● EXTRACTED MATERIAL:
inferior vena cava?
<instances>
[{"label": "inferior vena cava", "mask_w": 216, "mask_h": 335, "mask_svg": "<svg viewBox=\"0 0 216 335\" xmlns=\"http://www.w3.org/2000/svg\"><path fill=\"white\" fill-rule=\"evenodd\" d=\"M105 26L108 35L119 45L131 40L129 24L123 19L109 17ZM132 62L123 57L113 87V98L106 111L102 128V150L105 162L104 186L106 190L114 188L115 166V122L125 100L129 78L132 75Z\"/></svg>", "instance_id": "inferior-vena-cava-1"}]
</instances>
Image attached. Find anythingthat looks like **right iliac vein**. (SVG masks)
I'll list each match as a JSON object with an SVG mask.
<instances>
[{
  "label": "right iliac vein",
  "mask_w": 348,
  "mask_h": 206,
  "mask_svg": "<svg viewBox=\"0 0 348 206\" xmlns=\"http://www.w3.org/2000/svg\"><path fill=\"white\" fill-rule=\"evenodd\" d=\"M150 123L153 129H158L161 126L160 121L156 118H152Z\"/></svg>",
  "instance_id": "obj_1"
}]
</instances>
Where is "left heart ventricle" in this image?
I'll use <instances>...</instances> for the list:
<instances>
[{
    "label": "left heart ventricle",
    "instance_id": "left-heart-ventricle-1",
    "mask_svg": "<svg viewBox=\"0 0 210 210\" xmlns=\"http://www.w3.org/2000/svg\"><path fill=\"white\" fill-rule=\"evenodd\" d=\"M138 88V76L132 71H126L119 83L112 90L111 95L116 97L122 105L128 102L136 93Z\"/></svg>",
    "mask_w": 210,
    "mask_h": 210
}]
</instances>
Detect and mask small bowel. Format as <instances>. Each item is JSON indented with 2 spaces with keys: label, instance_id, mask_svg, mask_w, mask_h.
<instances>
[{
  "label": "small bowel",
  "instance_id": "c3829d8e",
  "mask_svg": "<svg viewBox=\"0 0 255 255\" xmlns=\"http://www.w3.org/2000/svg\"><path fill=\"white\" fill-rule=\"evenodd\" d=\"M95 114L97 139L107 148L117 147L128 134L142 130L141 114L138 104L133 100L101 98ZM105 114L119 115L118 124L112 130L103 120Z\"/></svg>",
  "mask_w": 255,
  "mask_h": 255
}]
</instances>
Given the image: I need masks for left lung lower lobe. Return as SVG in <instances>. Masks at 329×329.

● DIRECTIONS:
Retype, exactly as written, each line from the one containing "Detect and mask" through the last line of the listing above, and leave out all other lines.

● REPLY TO THE EXERCISE:
Detect and mask small bowel. Format as <instances>. Each item is JSON indented with 2 spaces with keys: label, instance_id, mask_svg, mask_w, mask_h.
<instances>
[{
  "label": "small bowel",
  "instance_id": "c3829d8e",
  "mask_svg": "<svg viewBox=\"0 0 255 255\" xmlns=\"http://www.w3.org/2000/svg\"><path fill=\"white\" fill-rule=\"evenodd\" d=\"M95 114L97 139L107 148L117 147L128 134L142 130L141 114L138 104L133 100L101 98ZM105 114L119 115L118 124L112 130L103 120Z\"/></svg>",
  "mask_w": 255,
  "mask_h": 255
}]
</instances>
Given the image: I need masks for left lung lower lobe. Return as SVG in <instances>. Masks at 329×329.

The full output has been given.